This Hollywood work of historical fiction tells the story of an American reporter who goes down to El Salvador to report on the civil war. James Woods plays the lead role of Richard Boyle, whose viewpoint moves to the left as the film progresses. Salvador, an Oliver Stone Salvador through American eyes and in doing so deals more with the role of the U.S. in the Central American situation than does Romero. The dialogue between Boyle and various American military officers provides a clear delineation of the views held by the U.S. government, which was afraid of communism, versus the views of the left, which felt that U.S. military intervention was helping to destroy the country (comment by Mehnaz Choudhury). One glaring historical inaccuracy was the depiction of the assassination of Romero, which did not occur as it appears in the film. Salvador received favorable reviews, contains graphic scenes of murder, rape, and mass burial, and it hits on an array of issues concerning the clergy and U.S. involvement in military intervention (comment by Mehnaz Choudhury).

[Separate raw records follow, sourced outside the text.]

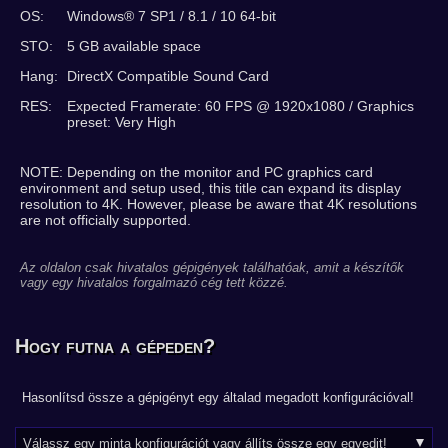
OS:
Windows® 7 SP1 / 8.1 / 10 64-bit
STO:
5 GB available space
Hang:
DirectX Compatible Sound Card
RES:
Expected Framerate: 60 FPS @ 1920x1080 / Graphics
preset: Very High
NOTE: Depending on the monitor and PC graphics card
environment and setup used, this title can expand its display
resolution to 4K. However, please be aware that 4K resolutions
are not officially supported.
Az oldalon csak hivatalos gépigények találhatóak, amit a készítők
vagy egy hivatalos forgalmazó cég tett közzé.
Hogy futna a gépeden?
Hasonlítsd össze a gépigényt egy általad megadott konfigurációval!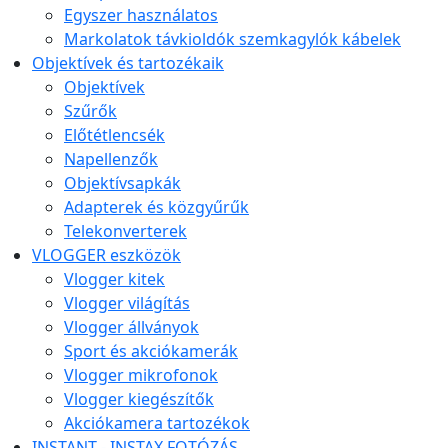
Egyszer használatos
Markolatok távkioldók szemkagylók kábelek
Objektívek és tartozékaik
Objektívek
Szűrők
Előtétlencsék
Napellenzők
Objektívsapkák
Adapterek és közgyűrűk
Telekonverterek
VLOGGER eszközök
Vlogger kitek
Vlogger világítás
Vlogger állványok
Sport és akciókamerák
Vlogger mikrofonok
Vlogger kiegészítők
Akciókamera tartozékok
INSTANT - INSTAX FOTÓZÁS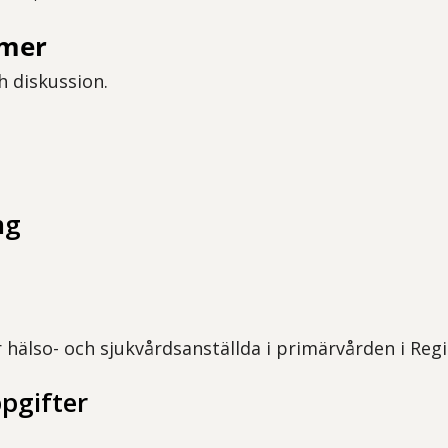
rmer
h diskussion.
ng
r hälso- och sjukvårdsanställda i primärvården i Re
pgifter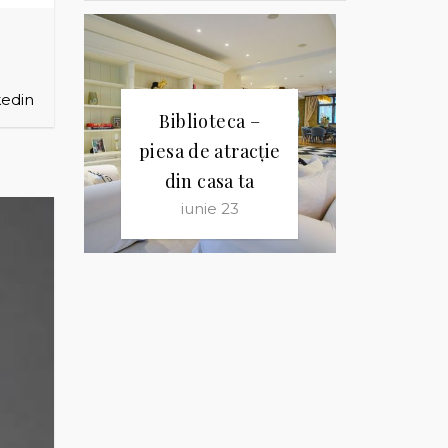
edin
Biblioteca –
piesa de atracție
din casa ta
iunie 23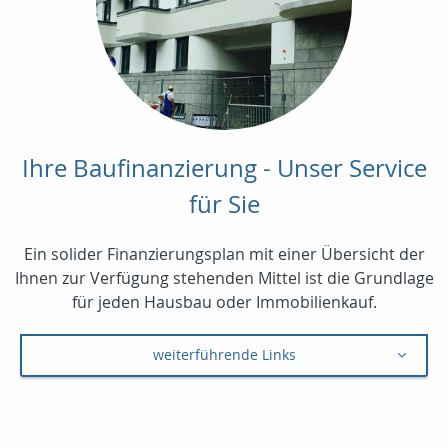
Ihre Baufinanzierung - Unser Service
für Sie
Ein solider Finanzierungsplan mit einer Übersicht der
Ihnen zur Verfügung stehenden Mittel ist die Grundlage
für jeden Hausbau oder Immobilienkauf.
weiterführende Links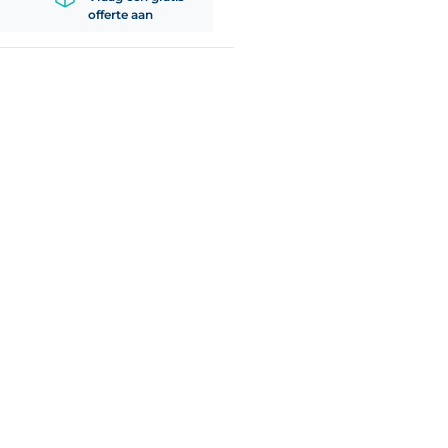
offerte aan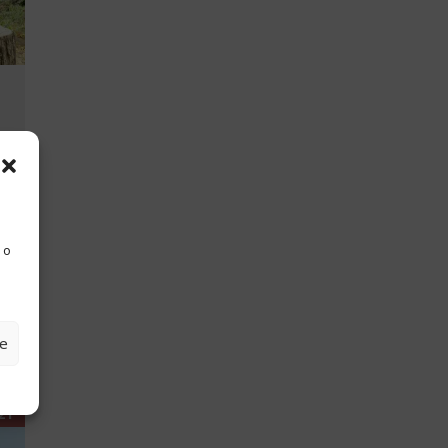
 o
ze
21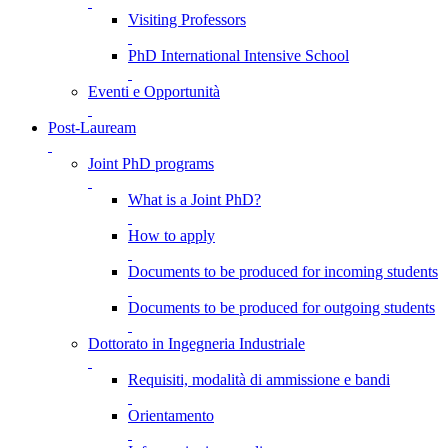
Visiting Professors
PhD International Intensive School
Eventi e Opportunità
Post-Lauream
Joint PhD programs
What is a Joint PhD?
How to apply
Documents to be produced for incoming students
Documents to be produced for outgoing students
Dottorato in Ingegneria Industriale
Requisiti, modalità di ammissione e bandi
Orientamento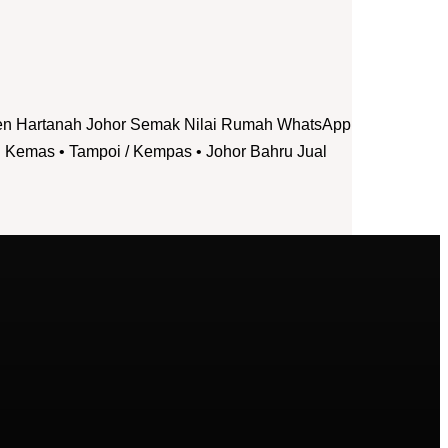
jen Hartanah Johor Semak Nilai Rumah WhatsApp
Kemas • Tampoi / Kempas • Johor Bahru Jual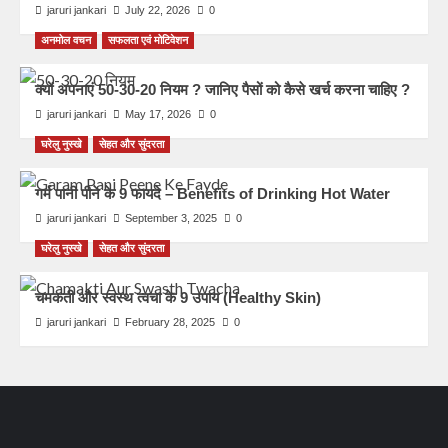
jaruri jankari
July 22, 2026
0
अनमोल वचन
सफलता एवं मोटिवेशन
क्यों अपनाएं 50-30-20 नियम ? जानिए पैसों को कैसे खर्च करना चाहिए ?
jaruri jankari
May 17, 2026
0
घरेलु नुस्खे
सेहत और सुंदरता
गर्म पानी पीने के 9 फायदे – Benefits of Drinking Hot Water
jaruri jankari
September 3, 2025
0
घरेलु नुस्खे
सेहत और सुंदरता
चमकती और स्वस्थ त्वचा के 9 उपाय (Healthy Skin)
jaruri jankari
February 28, 2025
0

Salvador (DVD): Into the Valley of Death by Charles Kiselyak
The DVD edition of Salvador contains an interesting resource, a documentary by Charles Kiselyak, called Into the Valley of Death. It contains a behind-the-scenes look at the making of the film, including interviews with the films’ stars. What is particularly noteworthy are the interviews with director Oliver Stone and Ambassador Robert E. White, who was ambassador to El Salvador from 1979-1981 and is named Ambassador Kelly in the film. The documentary begins by reminding us that it does not want to be known as the story of El Salvador only, but that greed and resultant violence affects all peoples. Although a trite way in which to excuse the melding of individual national memories into collective ones, the documentary does provide some more documentary footage of the attacks on the peasants by the right-wing army. The commentary by Ambassador White is particularly important in adding to the understanding of U.S. involvement in El Salvador and other areas of Central America to further their own interests. According to the documentary, Ambassador White refused to submit a report confirming that the El Salvadorian government was investigating the murder of the four American nuns, since he knew the government was possibly responsible for the murders. White was fired and forced to retire from his distinguished career in Foreign Service. (MAC)
Enemies of War (1999)
This documentary was made on the 10th anniversary of the killing of the Jesuit priests at the Monsignor Romero Pastoral Center of the Central American University. Footage of the aftermath of the murders contains images of the murdered bodies laid out on the grass and interviews of Salvadorans' reactions in English. Much of the documentary follows the story of an American priest who volunteered to go down to El Salvador to replace the Jesuits. Also a main focus of the documentary is the story of House Representative Joe Moakley from Massachusetts, who had been a strictly domestic politician until he was chosen to head the house committee in charge of investigating the murders. His story reveals the reluctance of the State Department to reveal what it knew about the murders and their links to the U.S. supported regime. Enemies of War details the source of these murders, including that of Liberation Theology leader Father Ellacuria, whose murder had been in the works since the early 1970s. Due to the pursuits of Moakley and others, the murderers were among the first to face trial and conviction of war crimes in El Salvador.